Дронго помолчал. Константин уважительно ждал продолжения его монолога.
— У меня тогда много чего накопилось. Погибла женщина, которая мне нравилась. Застрелилась другая. В общем все было наперекосяк. И никто не знал, чем кончатся эти идиотские эксперименты Горбачева — Шеварднадзе. Два никчемных политика «сдавали» собственную страну, и я как госчиновник вроде бы в этом должен был соучаствовать, молчаливо наблюдая за ее агонией. Они тогда предали всех и все, что могли. Вот я и решил уйти. А потом жизнь моя как бы разделилась. Теперь я живу немного в Баку, немного в Москве и немного в одной европейской стране.
Дронго не стал называть Италию. Это было его слишком личное дело, чтобы говорить об этом Федякову. Да и вообще он никогда и никому не рассказывал, куда и зачем уезжает.

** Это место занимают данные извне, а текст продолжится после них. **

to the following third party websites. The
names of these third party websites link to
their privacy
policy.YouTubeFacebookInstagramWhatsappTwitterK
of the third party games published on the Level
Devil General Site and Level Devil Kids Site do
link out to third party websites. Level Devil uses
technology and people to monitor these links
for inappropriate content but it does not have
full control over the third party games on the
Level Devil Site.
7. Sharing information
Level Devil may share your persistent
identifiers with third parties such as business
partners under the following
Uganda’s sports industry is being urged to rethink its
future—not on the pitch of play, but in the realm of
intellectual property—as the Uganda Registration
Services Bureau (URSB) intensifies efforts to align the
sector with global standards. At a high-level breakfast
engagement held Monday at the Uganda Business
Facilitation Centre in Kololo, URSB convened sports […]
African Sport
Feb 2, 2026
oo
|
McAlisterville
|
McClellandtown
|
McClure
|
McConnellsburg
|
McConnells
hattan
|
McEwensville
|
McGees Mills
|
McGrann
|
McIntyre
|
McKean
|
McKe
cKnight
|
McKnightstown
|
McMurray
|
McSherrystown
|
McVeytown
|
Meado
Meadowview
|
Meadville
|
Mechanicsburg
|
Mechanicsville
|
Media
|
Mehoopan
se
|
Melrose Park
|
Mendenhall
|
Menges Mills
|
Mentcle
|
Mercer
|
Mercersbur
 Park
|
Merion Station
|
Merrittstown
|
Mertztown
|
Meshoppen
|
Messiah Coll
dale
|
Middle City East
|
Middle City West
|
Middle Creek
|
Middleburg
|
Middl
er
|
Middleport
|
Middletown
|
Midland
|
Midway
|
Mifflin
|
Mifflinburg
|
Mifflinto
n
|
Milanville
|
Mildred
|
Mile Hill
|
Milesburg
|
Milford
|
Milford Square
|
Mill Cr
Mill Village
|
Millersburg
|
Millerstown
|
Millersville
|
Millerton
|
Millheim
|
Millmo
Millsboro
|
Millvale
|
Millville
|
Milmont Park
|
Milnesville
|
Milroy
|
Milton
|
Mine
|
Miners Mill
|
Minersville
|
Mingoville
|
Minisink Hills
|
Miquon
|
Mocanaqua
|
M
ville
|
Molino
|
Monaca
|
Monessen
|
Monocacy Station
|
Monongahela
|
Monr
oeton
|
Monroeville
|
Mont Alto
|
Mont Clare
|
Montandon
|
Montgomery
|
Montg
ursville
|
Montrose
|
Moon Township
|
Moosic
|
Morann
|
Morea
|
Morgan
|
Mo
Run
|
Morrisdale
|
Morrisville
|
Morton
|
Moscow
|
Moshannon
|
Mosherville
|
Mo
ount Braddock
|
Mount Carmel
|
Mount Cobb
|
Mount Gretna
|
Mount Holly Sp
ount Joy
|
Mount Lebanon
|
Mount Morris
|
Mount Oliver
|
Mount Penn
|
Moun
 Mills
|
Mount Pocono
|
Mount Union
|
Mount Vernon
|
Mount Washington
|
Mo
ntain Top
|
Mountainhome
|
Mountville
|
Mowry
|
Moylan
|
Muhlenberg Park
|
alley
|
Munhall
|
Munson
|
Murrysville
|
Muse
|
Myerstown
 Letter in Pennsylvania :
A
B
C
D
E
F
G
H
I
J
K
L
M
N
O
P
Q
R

— Что касается моего приезда сюда, — продолжал Дронго, — то скажу тебе честно: я приехал сюда не потому, что меня наняли. У этого несчастного, подозреваемого в убийстве, нет денег даже для того, чтобы содержать самого себя. Жена и сын Нагиева в Киеве, а ко мне приезжала его сестра. Я ее выслушал и подумал: как могло получиться, что молодой человек, подававший большие надежды, вдруг оказался таким страшным убийцей? Ты вот можешь мне это объяснить?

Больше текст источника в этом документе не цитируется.